After heavily featuring Castle Rock in THE DARK HALF novel and “The Sun Dog” novella, the author decided that it had become a creative liability for him. He explained, “It got to the point where I could draw maps of the place. On the one hand, it was a welcoming place to write about. But there is a downside to that. You become complacent; you begin to accept boundaries; the familiarity of the place discourages risks.” So he brought in the devil to destroy Castle Rock—just as he had destroyed the towns of Chamberlain in Carrie, and Derry in IT.
But unlike those other towns, Castle Rock has refused to stay dead.

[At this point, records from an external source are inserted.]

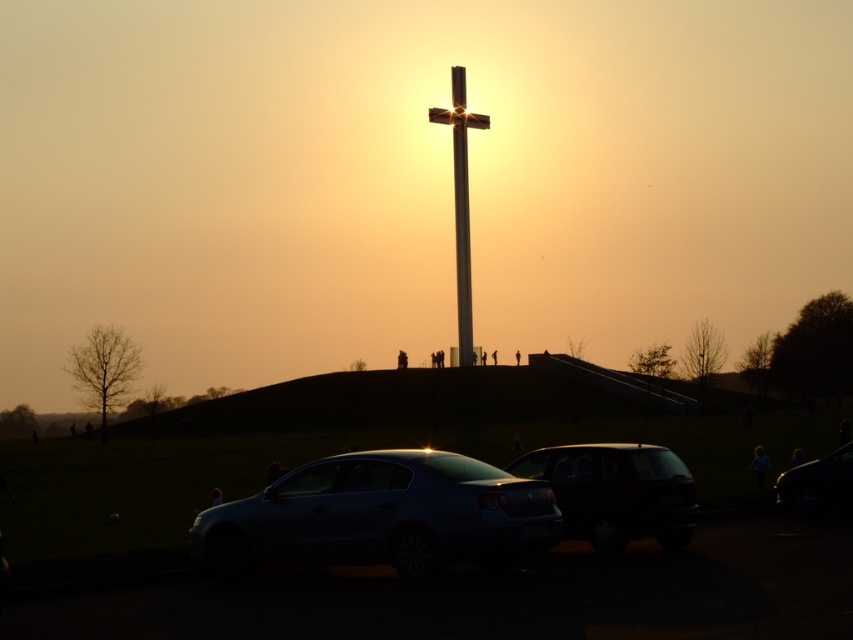 Which is behind, point (374, 625) or point (463, 124)?

The point (463, 124) is behind.

Measure the distance between point (267, 573) and camera.

Point (267, 573) and camera are 14.37 meters apart.

This screenshot has height=640, width=853. What do you see at coordinates (503, 595) in the screenshot?
I see `metallic gray car at lower center` at bounding box center [503, 595].

This screenshot has height=640, width=853. I want to click on metallic gray car at lower center, so click(503, 595).

Can you confirm if metallic gray car at lower center is smaller than shiny black car at center?

Actually, metallic gray car at lower center might be larger than shiny black car at center.

Is point (763, 534) closer to camera compared to point (671, 476)?

No, it is behind (671, 476).

Find the location of `metallic gray car at lower center`. metallic gray car at lower center is located at coordinates (503, 595).

From the picture: Can you confirm if shiny black car at center is positioned to the left of metallic cross at center?

No, shiny black car at center is not to the left of metallic cross at center.

Describe the element at coordinates (616, 492) in the screenshot. This screenshot has width=853, height=640. I see `shiny black car at center` at that location.

Who is more distant from viewer, (685, 516) or (450, 122)?

The point (450, 122) is more distant.

The image size is (853, 640). Find the location of `shiny black car at center`. shiny black car at center is located at coordinates (616, 492). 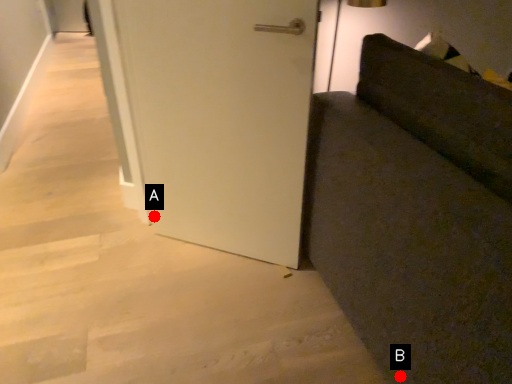 Question: Two points are circled on the image, labeled by A and B beside each circle. Which point is farther from the camera taking this photo?

Choices:
 (A) A is further
 (B) B is further

Answer: (A) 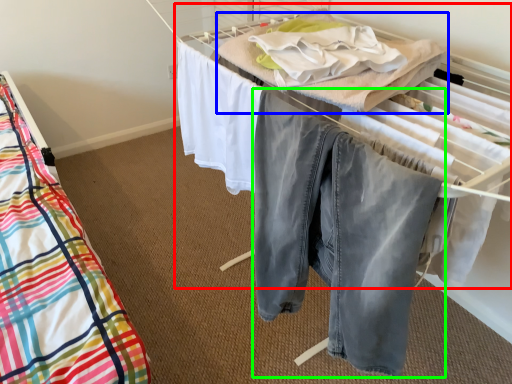 Question: Estimate the real-world distances between objects in this image. Which object is closer to bed (highlighted by a red box), blanket (highlighted by a blue box) or trousers (highlighted by a green box)?

Choices:
 (A) blanket
 (B) trousers

Answer: (A) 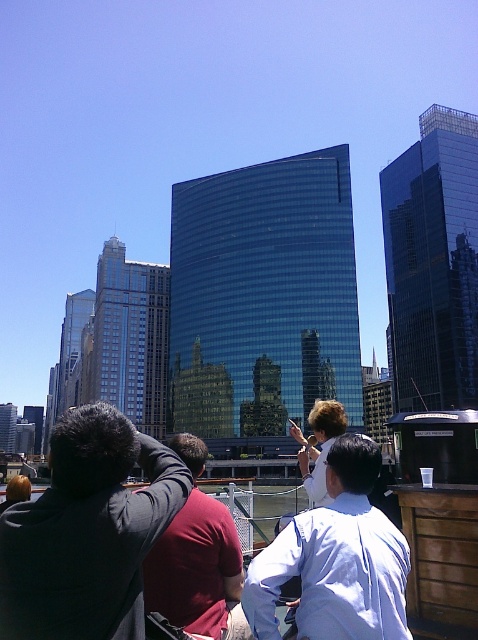 In the scene shown: You are standing at the point with coordinates point (26, 476) and want to take a photo of the point with coordinates point (402, 612). Is there any obstruction between you and the point you want to photograph?

Point (402, 612) is in front of point (26, 476), so there is an obstruction between you and the point you want to photograph.

You are standing at the center of the image and want to locate the black fabric jacket at center. According to the coordinates provided, in which direction should you look to find it?

The black fabric jacket at center is located at coordinates point (87, 532). Since the coordinate system is not specified, but assuming standard image coordinates where x increases to the right and y increases downward, the jacket would be positioned to the right and slightly below the center point. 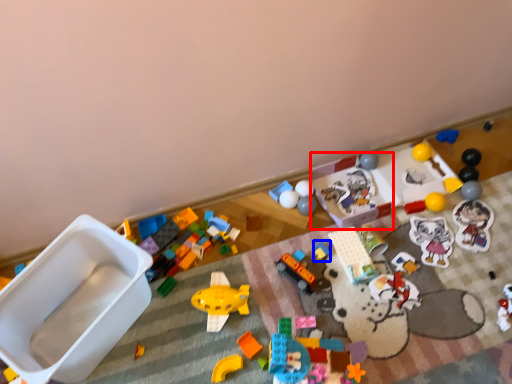 Question: Among these objects, which one is nearest to the camera, toy (highlighted by a red box) or toy (highlighted by a blue box)?

Choices:
 (A) toy
 (B) toy

Answer: (B) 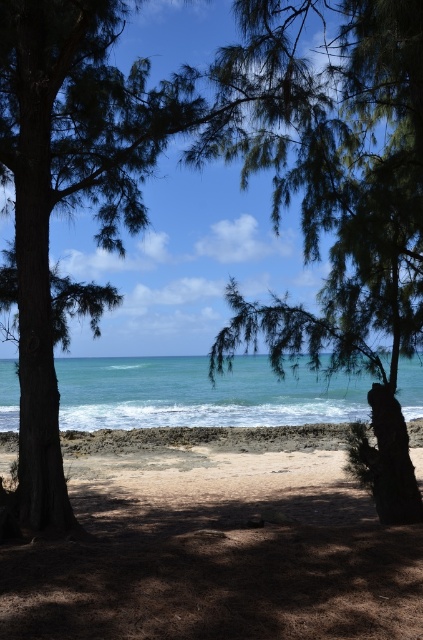 Does brown sandy beach at center come behind green leafy tree at center?

No, brown sandy beach at center is closer to the viewer.

Which is more to the right, brown sandy beach at center or green leafy tree at center?

Positioned to the right is green leafy tree at center.

Between point (398, 621) and point (395, 93), which one is positioned behind?

Point (395, 93)

Identify the location of brown sandy beach at center. (216, 548).

Between brown sandy beach at center and blue water at center, which one is positioned higher?

blue water at center is higher up.

Which is in front, point (335, 458) or point (353, 392)?

Positioned in front is point (335, 458).

Identify the location of brown sandy beach at center. (216, 548).

Who is more distant from viewer, [345,179] or [189,420]?

Point [189,420]

Can you confirm if green leafy tree at center is bigger than blue water at center?

Actually, green leafy tree at center might be smaller than blue water at center.

Between point (395, 100) and point (189, 396), which one is positioned in front?

Point (395, 100) is more forward.

At what (x,y) coordinates should I click in order to perform the action: click on green leafy tree at center. Please return your answer as a coordinate pair (x, y). The width and height of the screenshot is (423, 640). Looking at the image, I should click on (342, 205). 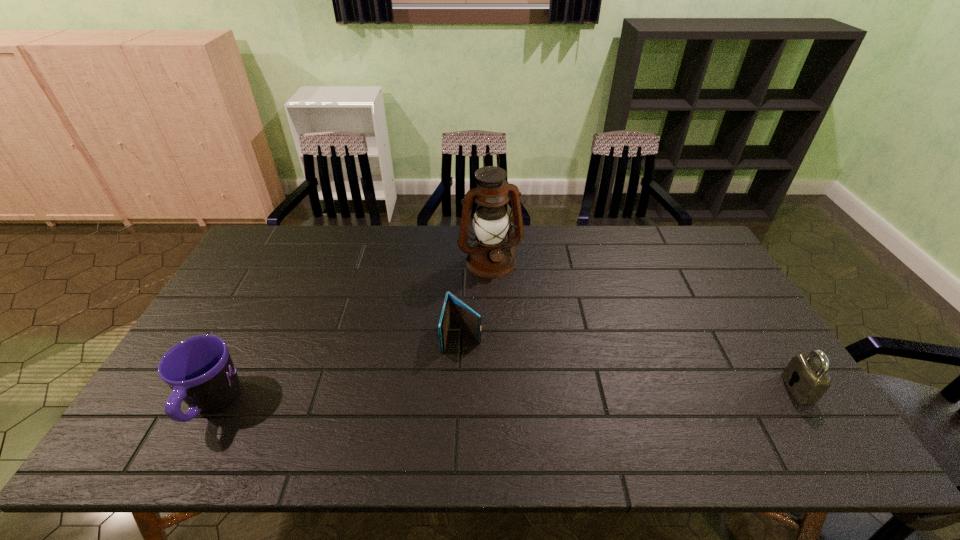 You are a GUI agent. You are given a task and a screenshot of the screen. Output one action in this format:
    pyautogui.click(x=<x>, y=<y>)
    Task: Click on the vacant space that satisfies the following two spatial constraints: 1. on the back side of the lantern; 2. on the right side of the shortest object
    Image resolution: width=960 pixels, height=540 pixels.
    Given the screenshot: What is the action you would take?
    pyautogui.click(x=465, y=262)

At what (x,y) coordinates should I click in order to perform the action: click on vacant region that satisfies the following two spatial constraints: 1. on the front side of the lantern; 2. at the front of the rightmost object near the keyhole. Please return your answer as a coordinate pair (x, y). This screenshot has height=540, width=960. Looking at the image, I should click on (494, 388). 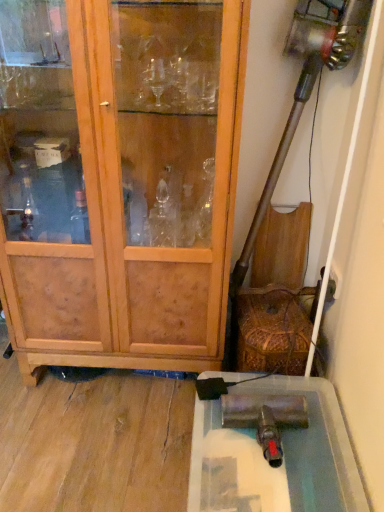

The 1992 novels DOLORES CLAIBORNE and GERALD’S GAME featured a map of Maine giving the approximate location of Castle Rock: just south of Mexico and Rumford. The 1998 novel BAG OF BONES made frequent reference to Castle Rock, and even mentioned a “weighty tome” entitled A History of Castle County and Castle Rock, written by one Marie Hingerman. (Wouldn’t you like to get your hands on a copy of that, Constant Readers?) In the 2009 novel UNDER THE DOME, the U.S. military set up a temporary base in Castle Rock, to keep an eye on the nearby town of Chester’s Mill. The town appeared again in the 2014 novel Revival, and just last week author Richard Chizmar announced on Facebook that he has co-written a “new Castle Rock story” with Stephen King.
Although the town still seems to be alive and well, outsiders wandering into the wilds of western Maine aren’t likely to stumble upon any hints of Castle Rock. Believe me, I’ve tried. The one-stop towns north of Norway and Paris were indistinguishable to me as an outsider. All I saw was trees and logging trucks and a long, lonely road leading north to Rangeley. I saw no hints of King’s Castle County (no Castle View, Castle Lake, Castle Hill, Castle Ridge); no towns named Gates Falls, or Harlow, or Shiloh, or Motton; no Route 97 northwest out of Mechanic Falls and no Black Henry Road through the wilderness. Mainers surely know the lay of this land, but those of us “from away” might as well be in Mrs. Todd’s parallel universe, where a person quickly becomes overwhelmed by the oppressive sense of solitude and timelessness.